The Maritime Rescue Coordination Centre Bremen (MRCC, ) is responsible for coordinating air-sea rescue for the German sea-area of North Sea and Baltic Sea. It covers a shoreline of 3660 km length, and is owned and operated by German Maritime Search and Rescue Service at their headquarters in the Hanseatic city of Bremen. The MRCC works with the Central Command for Maritime Emergencies (CCME) in Cuxhaven.

==Description==
The centre receives emergency calls and coordinates search and rescue (SAR) activities in its area of responsibility. It also leads and coordinates about 60 German SAR-boats, run by the search and rescue service.

Maritime Rescue Coordination Centre Bremen runs Bremen Rescue Radio (call sign: "Bremen Rescue"), which listens on VHF channels 16 and 70 (Digital Selective Calling or DSC) and on shortwave channel 2187.5 kHz (DSC).

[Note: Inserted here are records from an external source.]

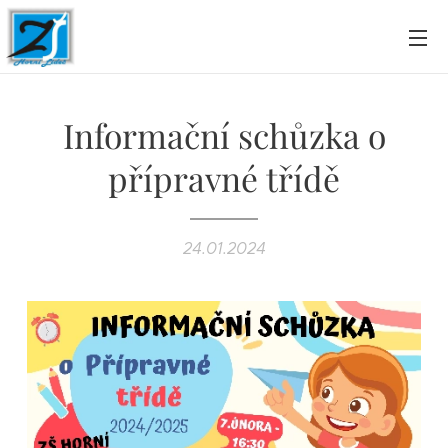
Informační schůzka o
přípravné třídě
24.01.2024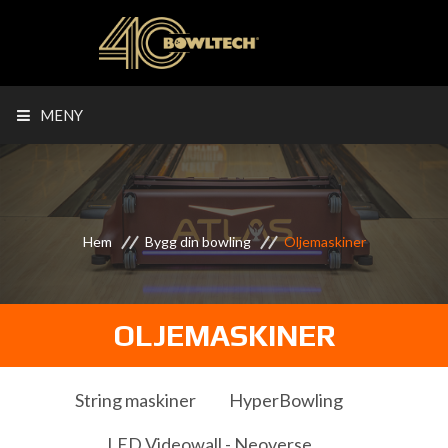
MENY
Hem
Bygg din bowling
Oljemaskiner
OLJEMASKINER
String maskiner
HyperBowling
LED Videowall - Neoverse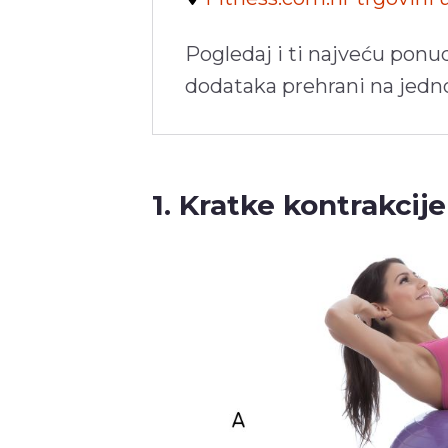
Pogledaj i ti najveću ponu
dodataka prehrani na jed
1. Kratke kontrakcije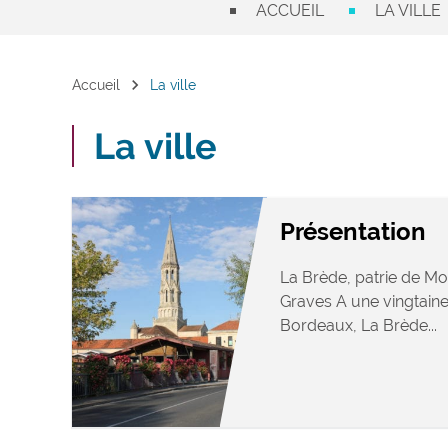
ACCUEIL
LA VILLE
chevron_right
Accueil
La ville
La ville
Présentation
La Brède, patrie de Mo
Graves A une vingtaine
Bordeaux, La Brède...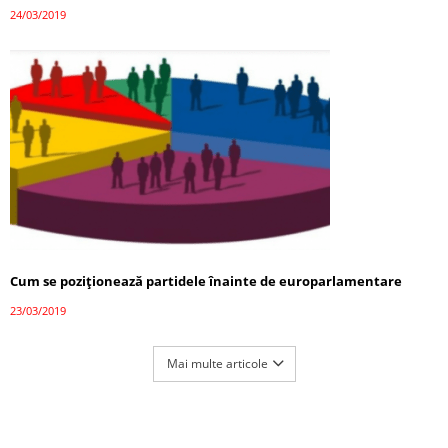
24/03/2019
Cum se poziţionează partidele înainte de europarlamentare
23/03/2019
Mai multe articole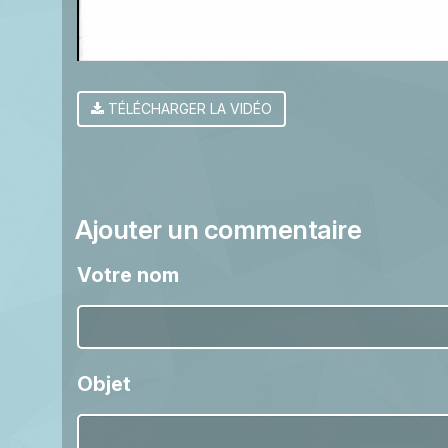
TÉLÉCHARGER LA VIDÉO
Ajouter un commentaire
Votre nom
Objet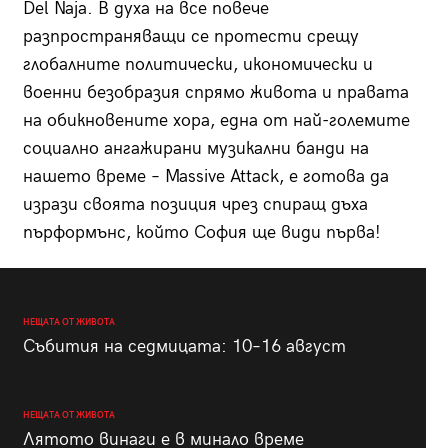
Del Naja. В духа на все повече
разпространяващи се протести срещу
глобалните политически, икономически и
военни безобразия спрямо живота и правата
на обикновените хора, една от най-големите
социално ангажирани музикални банди на
нашето време – Massive Attack, е готова да
изрази своята позиция чрез спиращ дъха
пърформънс, който София ще види първа!
НЕЩАТА ОТ ЖИВОТА
Събития на седмицата: 10–16 август
НЕЩАТА ОТ ЖИВОТА
Лятото винаги е в минало време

After the omission of the regular coastal radio stations it was necessary within the framework of the Global Maritime Distress and Safety System to have a station for the German sea areas A1 and A2. The Danish Lyngby Radio covers sea area A2 by medium frequencies, while Bremen Rescue Radio covers sea area A1 for the North Sea and the Baltic Sea, operating at VHF with a network of repeaters along the coastline. The official handover of coastal radio service took place on 12 January 1999.